If you are about to take your first step onto the property ladder, you are probably feeling a mixture of excitement and apprehension. It can be quite daunting, but if you are well prepared, it should make the journey far smoother. Here are 4 things that every first-time buyer should know.
One of the first things you should do is find out what borrowing power you have. All lenders have different lending criteria, and the rates available will vary depending on the level of deposit you have. Unless you feel confident to deal with the whole thing yourself, it's a good idea to speak to a broker who can arrange a mortgage for you and give you an indication of the best deals available. Once your mortgage has been approved and an offer of loan issued, the fun part can begin, and you can start viewing properties that fall within your financial means.
You are the ideal buyer
Don't be fooled into thinking that being new to buying property before puts you at a disadvantage. Assuming you have all the required deposits and funding in place, you are the ideal buyer! Your purchase won't be subject to selling an existing property, there is no sales chain, and you are more likely to be flexible in terms of entry date. This all equates to a smoother transaction and minimizes the risk of you backing out, so use this as a negotiating tool when agreeing on a final sales price.
Have a specialist property inspection carried out
A property can look great on the surface but can have many hidden issues lurking beneath, so it's a good idea to arrange for a specialist to inspect the property. They will carry out various checks and then issue you with a report outlining any issues they have come across in terms of things like the roof, plumbing, electrics, and so on. An inspection not only equips you with a negotiating tool in terms of price but will also give you peace of mind that you aren't buying a nightmare of a property that is harboring a host of problems.

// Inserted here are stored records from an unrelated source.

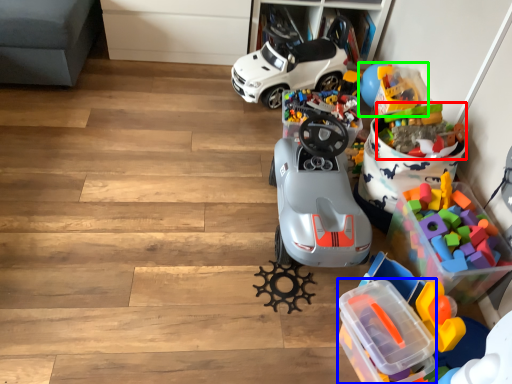 Question: Which object is the closest to the toy (highlighted by a red box)? Choose among these: storage box (highlighted by a blue box) or toy (highlighted by a green box).

Choices:
 (A) storage box
 (B) toy

Answer: (B) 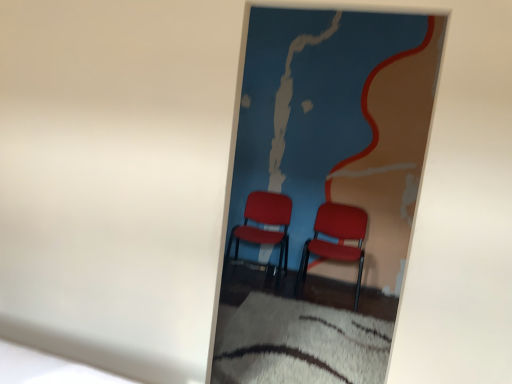 Question: Does matte plastic chair at center, which ranks as the second chair in right-to-left order, have a greater width compared to matte red chair at center, arranged as the 2th chair when viewed from the left?

Choices:
 (A) no
 (B) yes

Answer: (B)

Question: From the image's perspective, is matte plastic chair at center, the 1th chair from the left, below matte red chair at center, arranged as the 2th chair when viewed from the left?

Choices:
 (A) no
 (B) yes

Answer: (A)

Question: Is matte plastic chair at center, the 1th chair from the left, next to matte red chair at center, arranged as the 2th chair when viewed from the left, and touching it?

Choices:
 (A) yes
 (B) no

Answer: (B)

Question: Is matte plastic chair at center, the 1th chair from the left, shorter than matte red chair at center, marked as the 1th chair in a right-to-left arrangement?

Choices:
 (A) yes
 (B) no

Answer: (B)

Question: Can you confirm if matte plastic chair at center, which ranks as the second chair in right-to-left order, is thinner than matte red chair at center, marked as the 1th chair in a right-to-left arrangement?

Choices:
 (A) yes
 (B) no

Answer: (B)

Question: Could you tell me if matte plastic chair at center, the 1th chair from the left, is turned towards matte red chair at center, marked as the 1th chair in a right-to-left arrangement?

Choices:
 (A) yes
 (B) no

Answer: (B)

Question: From a real-world perspective, is white shaggy rug at lower center located beneath matte red chair at center, arranged as the 2th chair when viewed from the left?

Choices:
 (A) no
 (B) yes

Answer: (B)

Question: Does white shaggy rug at lower center appear on the left side of matte red chair at center, arranged as the 2th chair when viewed from the left?

Choices:
 (A) yes
 (B) no

Answer: (A)

Question: Is white shaggy rug at lower center not within matte red chair at center, marked as the 1th chair in a right-to-left arrangement?

Choices:
 (A) no
 (B) yes

Answer: (B)

Question: Is matte red chair at center, marked as the 1th chair in a right-to-left arrangement, located within white shaggy rug at lower center?

Choices:
 (A) yes
 (B) no

Answer: (B)

Question: From the image's perspective, would you say white shaggy rug at lower center is positioned over matte red chair at center, arranged as the 2th chair when viewed from the left?

Choices:
 (A) yes
 (B) no

Answer: (B)

Question: Is white shaggy rug at lower center oriented away from matte red chair at center, marked as the 1th chair in a right-to-left arrangement?

Choices:
 (A) no
 (B) yes

Answer: (A)

Question: Is matte red chair at center, marked as the 1th chair in a right-to-left arrangement, closer to the viewer compared to matte plastic chairs at center?

Choices:
 (A) no
 (B) yes

Answer: (A) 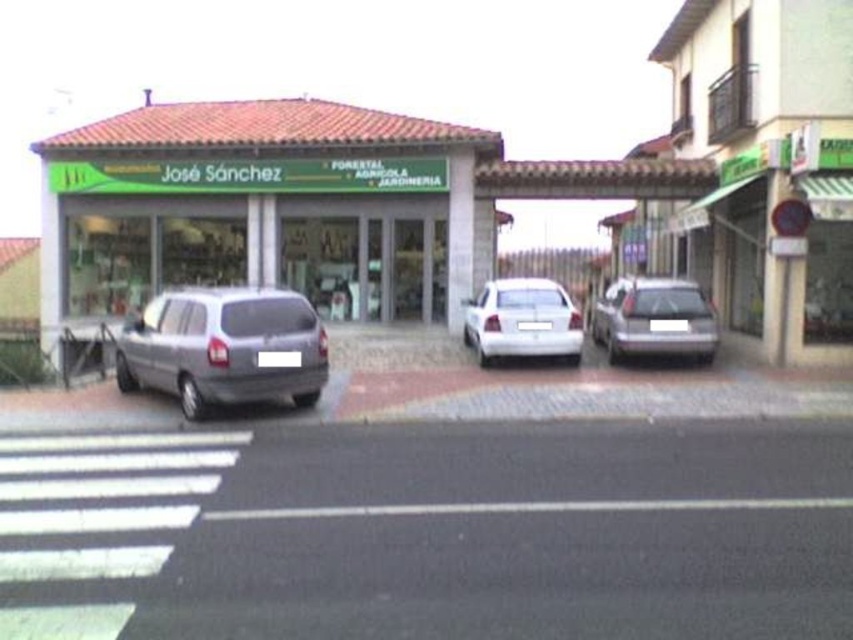 Question: Does black asphalt road at lower center have a greater width compared to white glossy sedan at center?

Choices:
 (A) yes
 (B) no

Answer: (B)

Question: Is black asphalt road at lower center positioned at the back of white glossy sedan at center?

Choices:
 (A) no
 (B) yes

Answer: (A)

Question: Which point is closer to the camera?

Choices:
 (A) white glossy sedan at center
 (B) black asphalt road at lower center

Answer: (B)

Question: Which object is the farthest from the satin silver van at center?

Choices:
 (A) white glossy sedan at center
 (B) satin silver sedan at center
 (C) green matte storefront at center
 (D) black asphalt road at lower center

Answer: (C)

Question: Can you confirm if green matte storefront at center is wider than satin silver sedan at center?

Choices:
 (A) no
 (B) yes

Answer: (B)

Question: Estimate the real-world distances between objects in this image. Which object is farther from the black asphalt road at lower center?

Choices:
 (A) satin silver sedan at center
 (B) white glossy sedan at center

Answer: (B) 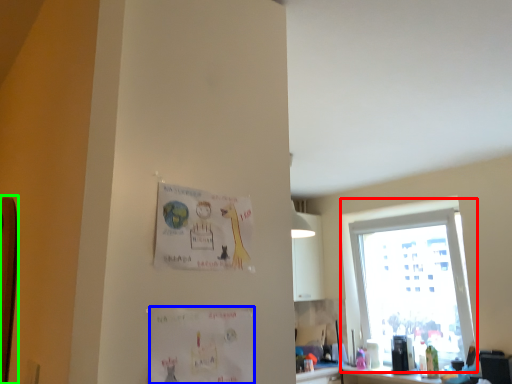 Question: Based on their relative distances, which object is nearer to window (highlighted by a red box)? Choose from postcard (highlighted by a blue box) and bulletin board (highlighted by a green box).

Choices:
 (A) postcard
 (B) bulletin board

Answer: (A) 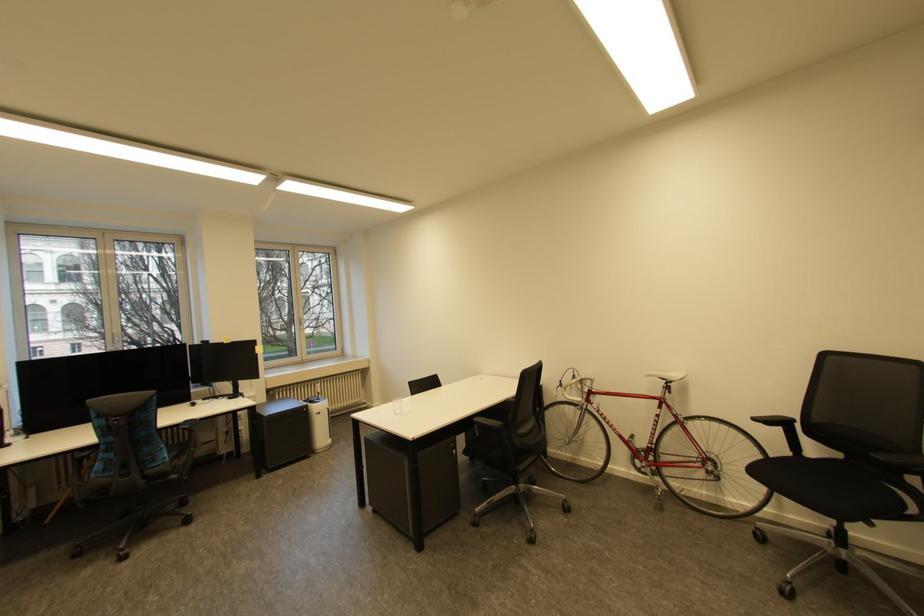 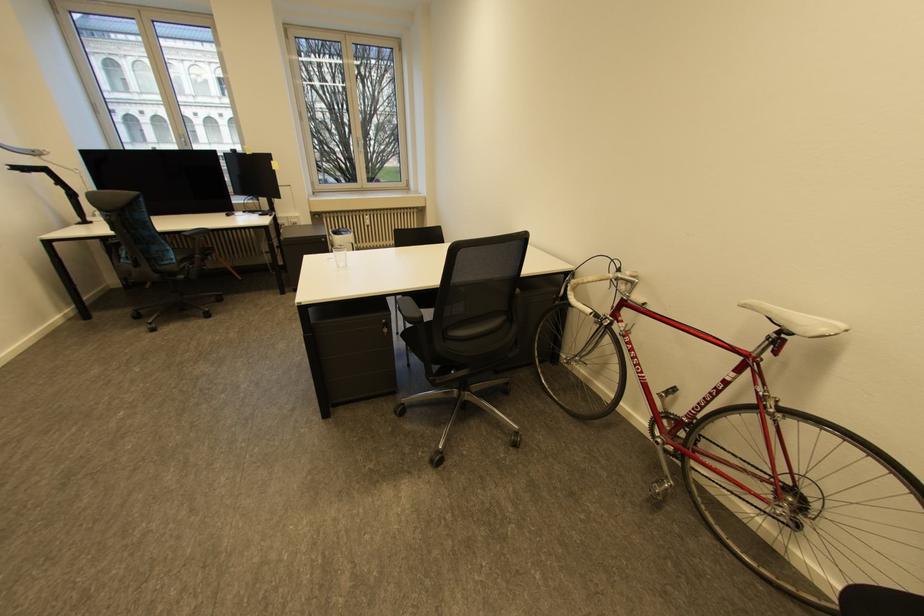 In the second image, find the point that corresponds to (x=675, y=383) in the first image.

(789, 331) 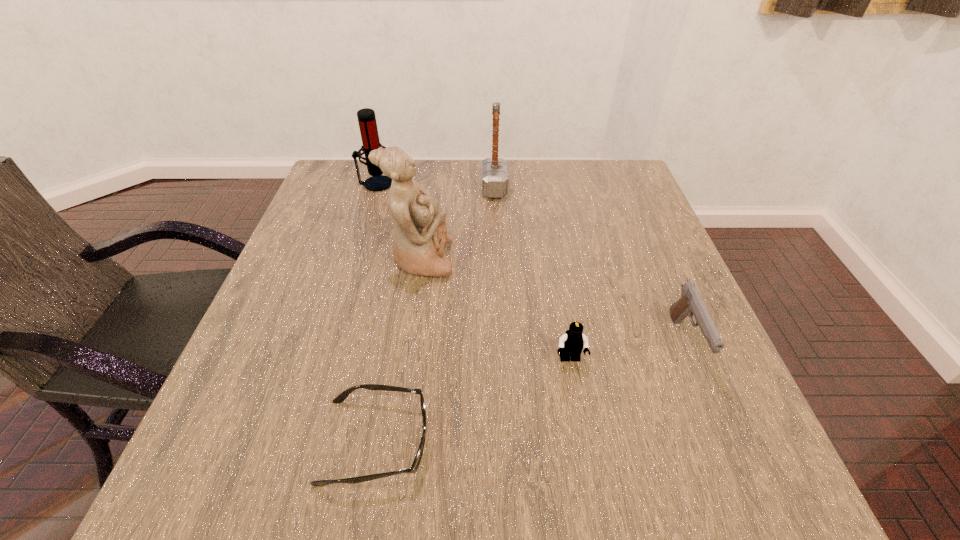 Where is `object that is at the far left corner`? object that is at the far left corner is located at coordinates (366, 117).

The width and height of the screenshot is (960, 540). What are the coordinates of `vacant space at the far edge of the desktop` in the screenshot? It's located at (500, 204).

Where is `vacant position at the left edge of the desktop`? This screenshot has height=540, width=960. vacant position at the left edge of the desktop is located at coordinates (306, 267).

Find the location of a particular element. This screenshot has width=960, height=540. vacant space at the right edge of the desktop is located at coordinates (648, 265).

At what (x,y) coordinates should I click in order to perform the action: click on free space at the far left corner. Please return your answer as a coordinate pair (x, y). The height and width of the screenshot is (540, 960). Looking at the image, I should click on (350, 191).

You are a GUI agent. You are given a task and a screenshot of the screen. Output one action in this format:
    pyautogui.click(x=<x>, y=<y>)
    Task: Click on the vacant space at the near left corner of the desktop
    This screenshot has height=540, width=960.
    Given the screenshot: What is the action you would take?
    pyautogui.click(x=193, y=474)

The image size is (960, 540). Find the location of `vacant area between the hammer and the nearest object`. vacant area between the hammer and the nearest object is located at coordinates (435, 315).

Where is `empty space that is in between the pistol and the microphone`? empty space that is in between the pistol and the microphone is located at coordinates (530, 263).

Where is `free area in between the fourth nearest object and the Lego`? free area in between the fourth nearest object and the Lego is located at coordinates (495, 309).

The height and width of the screenshot is (540, 960). I want to click on vacant space that is in between the hammer and the microphone, so click(x=435, y=186). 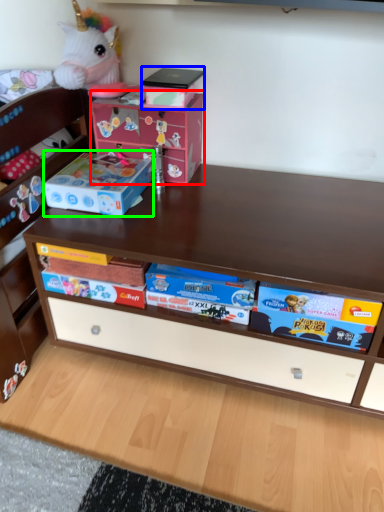 Question: Which is farther away from cardboard box (highlighted by a red box)? box (highlighted by a blue box) or storage box (highlighted by a green box)?

Choices:
 (A) box
 (B) storage box

Answer: (B) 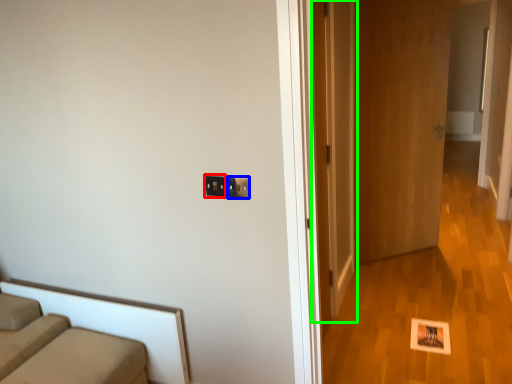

Make sure the property is affordable
You may be able to afford the monthly mortgage payments, but have you considered the other monthly outgoings that go hand in hand with owning a property? Utility bills, insurances, and ongoing maintenance costs (to name but a few), all add up so you must spend some time calculating whether this purchase is going to be affordable in the long term. Write down all of your approximate outgoings and look to save around 10% as a contingency each month. This will come in very handy if something unexpected happens like a leaky roof or a boiler breakdown. You may need to buy furniture or appliances when you first move in, so plan ahead and be realistic in your approach. The more prepared you are, the less stressful the overall process will be.